Acuado pela ditadura, ainda assim esse teatro encontrou meios de resistência e de expressão: estrangulado economicamente, sustentado às vezes por “três dúzias de bananas”, fez da escassez material um instrumento para reformular o espaço cênico e a relação entre palco e plateia; perseguido e banido, nasceu na nudez e na simplicidade, no isolamento da prisão e na interação com plateias populares, no interior do Brasil e nos países do exílio.

(Na próxima semana: a experiência do cárcere e a criação literária)

 

[1] Hamlet e o filho do padeiro. Rio de Janeiro: Record, 2000. As citações seguintes foram extraídas desta mesma obra.
[2] A seletividade da memória implica não apenas na simples percepção das coisas, sendo antes e sobretudo uma forma de projeção sobre o mundo.
 

[3] Boal conclui sua reflexão recorrendo a Che Guevara: “Esse episódio me fez entender a falsidade da forma mensageira de teatro político, me fez entender que não temos o direito de incitar seja quem for a fazer aquilo que não estamos preparados para fazer. (…) ‘Ser solidário é correr o mesmo risco’, dizia o Che: nós não corríamos risco nenhum cantando nossos hinos revolucionários”.
 

[4] O autor relata ainda outros episódios burlescos, como a apreensão dos livros O vermelho e o negro, de Stendhal, e História do cubismo, que supostamente fariam alusão a ideais socialistas e anarquistas (devido às cores) e à revolução cubana (pelo sufixo).
 

[5] Em Arena conta Zumbi vemos nascer o Sistema Curinga (rodízio de personagens inspirado na figura do kurogo do teatro kabuki japonês e na famosa carta do baralho). Em longas páginas, vinculados aos acontecimentos que lhes deram origem, são descritos os questionamentos feitos à época das experiências no Nordeste, que iriam desembocar no Seminário de Dramaturgia em Santo André (quando pela primeira vez Boal pôde ver operários no palco e na platéia). Do mesmo modo, nos anos pós AI-5, vemos nascer a modalidade do Teatro-Jornal (uma espécie de teatro instantâneo, baseado em técnicas que transformam notícias de jornal em cenas teatrais, concebido pelo Núcleo 2 do Arena para fugir à perseguição policial).

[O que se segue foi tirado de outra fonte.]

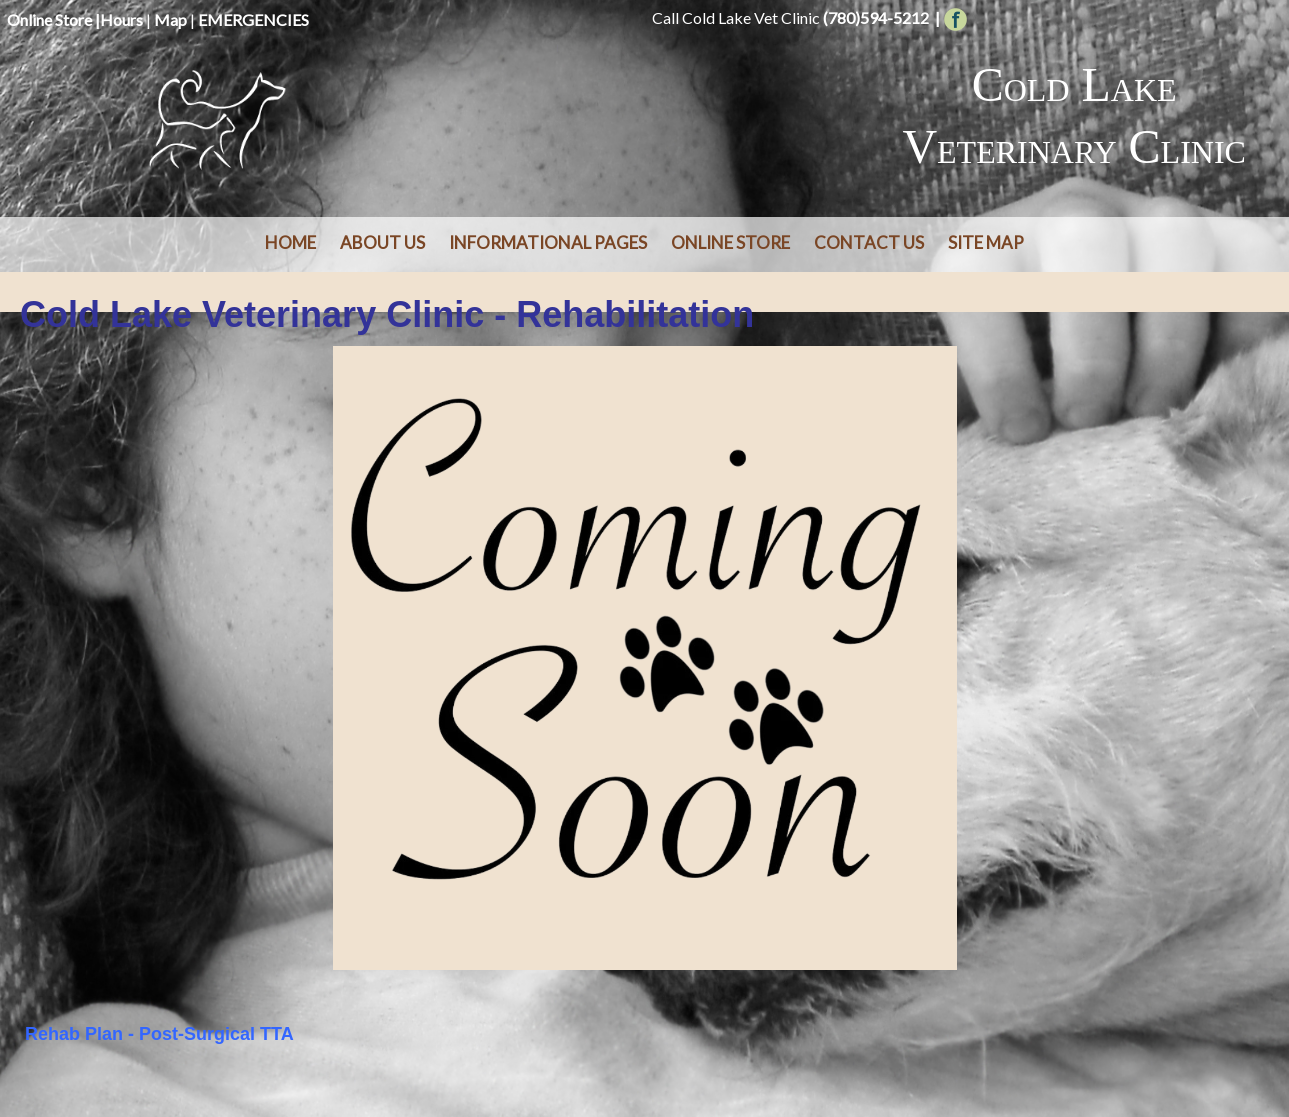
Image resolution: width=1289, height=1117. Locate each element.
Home (290, 242)
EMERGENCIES (253, 19)
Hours (121, 19)
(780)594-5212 (876, 17)
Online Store (49, 19)
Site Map (986, 242)
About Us (382, 242)
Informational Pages (548, 242)
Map (170, 19)
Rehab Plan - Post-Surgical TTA (159, 1034)
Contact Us (869, 242)
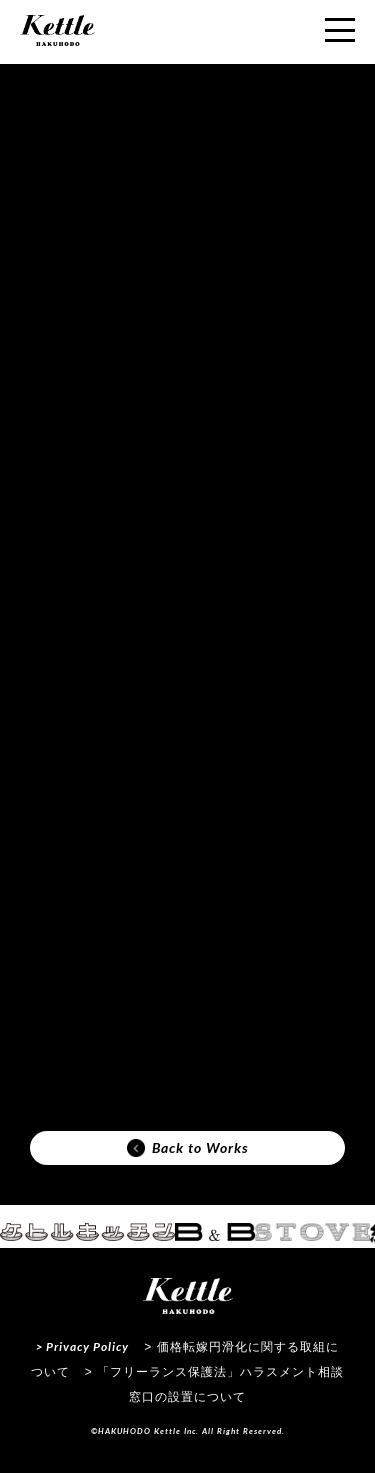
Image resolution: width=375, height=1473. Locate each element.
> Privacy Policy (82, 1346)
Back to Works (188, 1148)
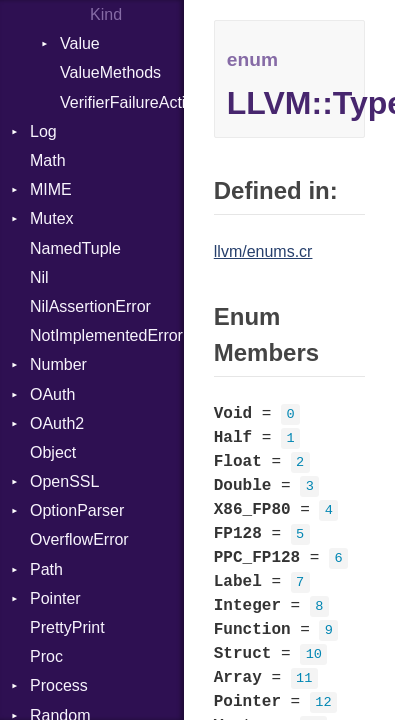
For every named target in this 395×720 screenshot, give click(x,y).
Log (43, 131)
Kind (106, 14)
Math (48, 160)
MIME (51, 189)
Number (58, 364)
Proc (46, 656)
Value (80, 43)
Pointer (55, 598)
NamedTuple (75, 248)
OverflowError (79, 539)
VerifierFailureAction (122, 102)
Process (59, 685)
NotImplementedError (106, 335)
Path (46, 569)
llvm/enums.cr (263, 251)
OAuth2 (57, 423)
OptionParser (77, 510)
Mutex (52, 218)
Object (53, 452)
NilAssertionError (90, 306)
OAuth (52, 394)
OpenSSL (64, 481)
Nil (39, 277)
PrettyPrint (67, 627)
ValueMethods (110, 72)
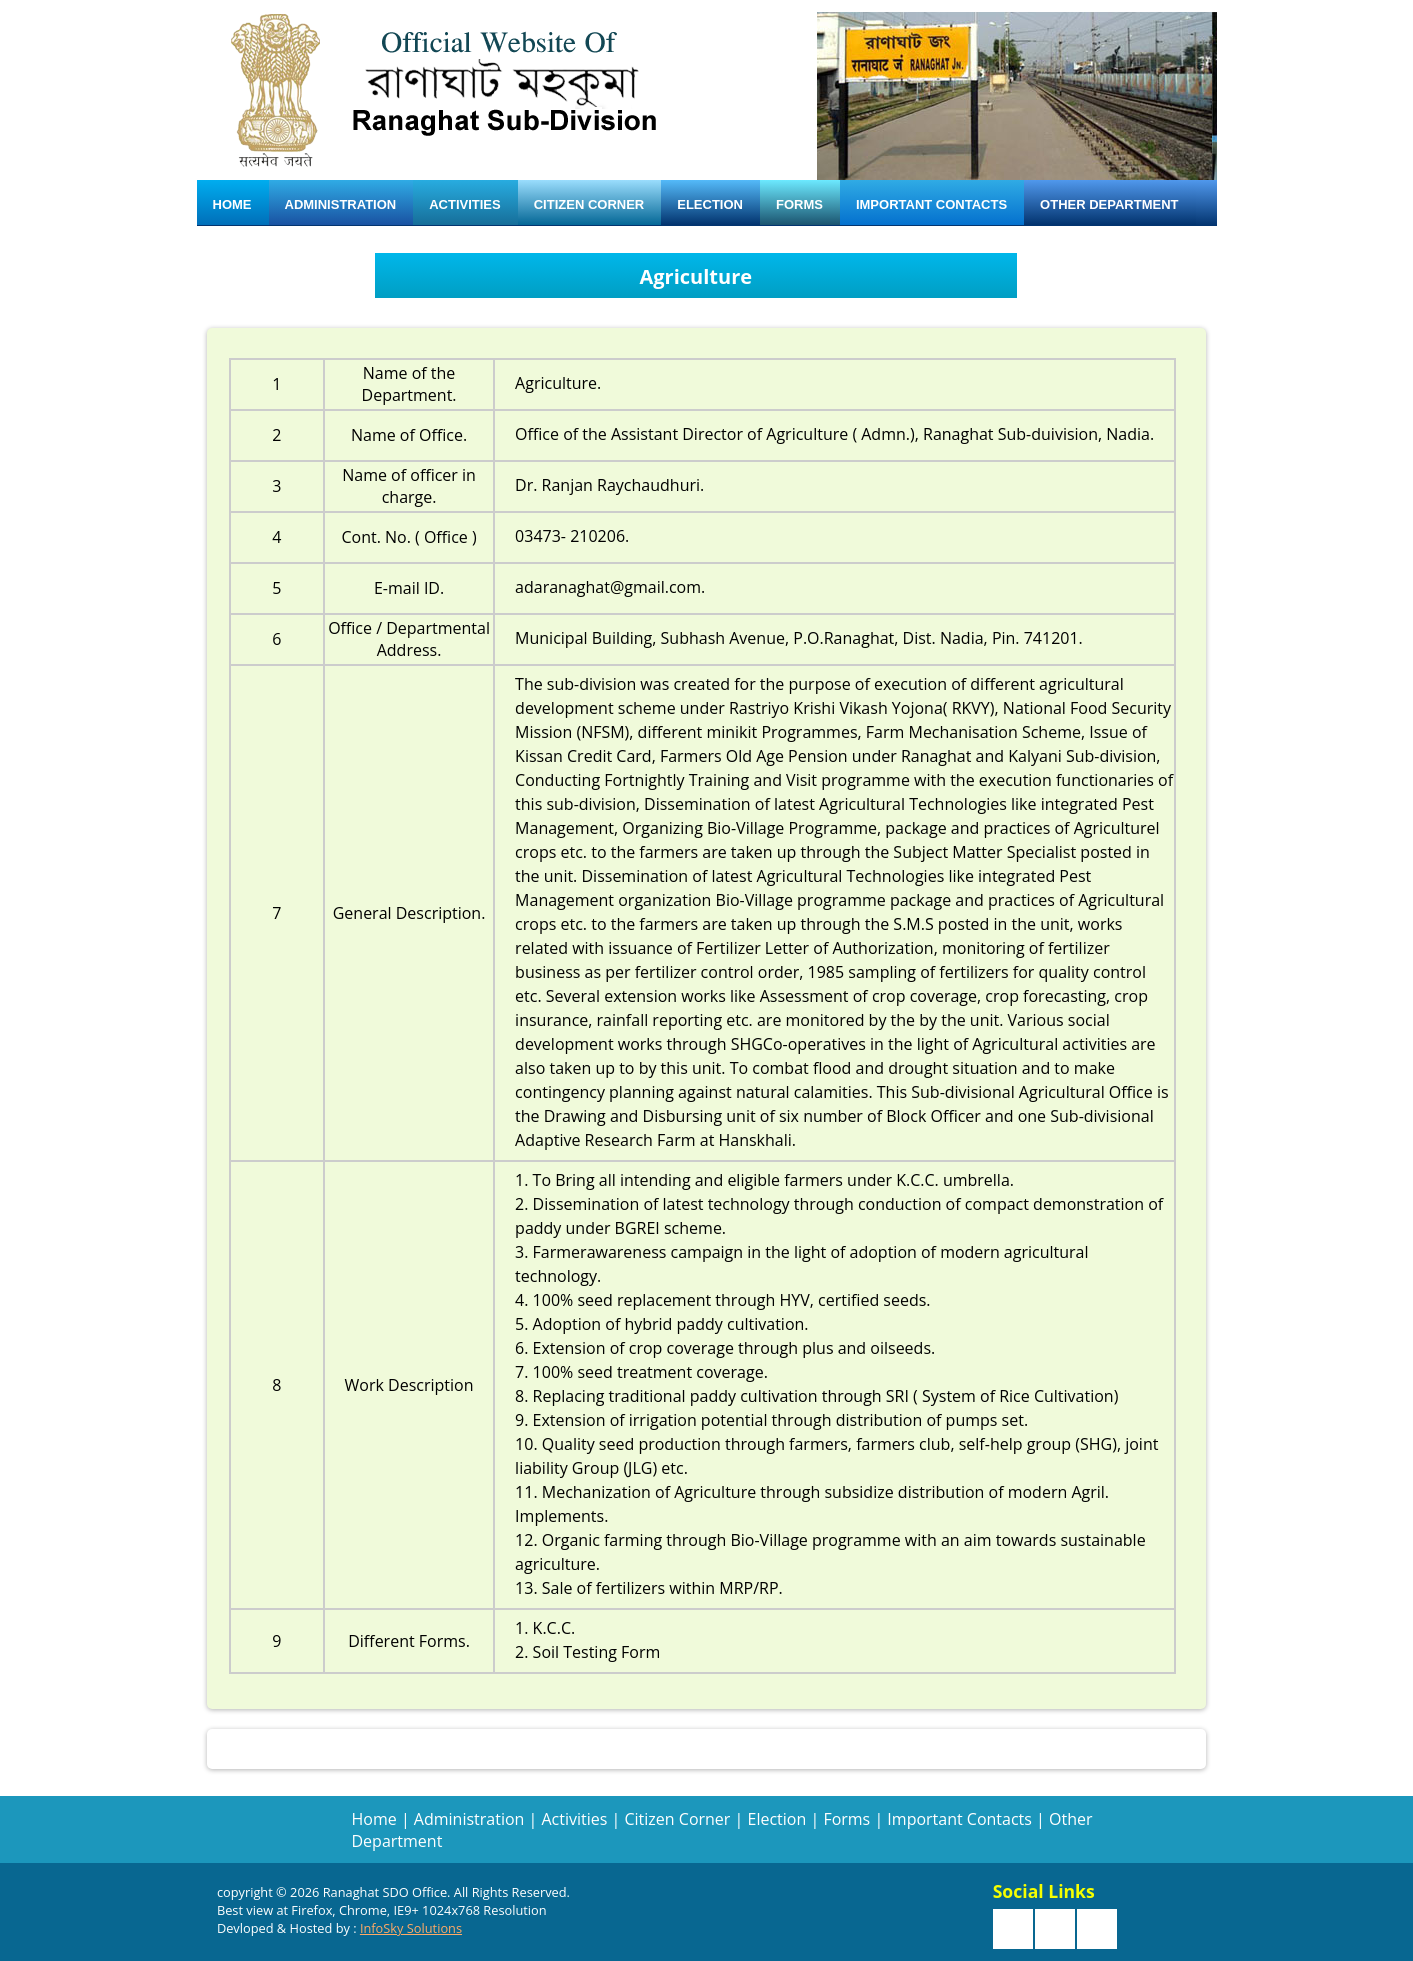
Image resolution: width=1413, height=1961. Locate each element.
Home (232, 204)
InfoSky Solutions (411, 1928)
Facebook (1013, 1929)
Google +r (1097, 1929)
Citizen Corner (589, 204)
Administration (341, 204)
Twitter (1055, 1929)
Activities (465, 204)
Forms (799, 204)
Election (710, 204)
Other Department (1109, 204)
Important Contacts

A partir de uma inesperada intervenção de uma espectadora indígena peruana, identificamos o embrião do Teatro-Fórum. Em Buenos Aires, simulando um grupo que se recusa a pagar a conta em um restaurante com base em uma lei existente no país, temos o nascimento do Teatro-Invisível. Nos anos mais recentes, durante seu mandato como vereador no Rio de Janeiro, vemos irromper o Teatro Legislativo, que associa as técnicas gerais do Teatro do Oprimido a práticas populares propositivas de caráter legislativo.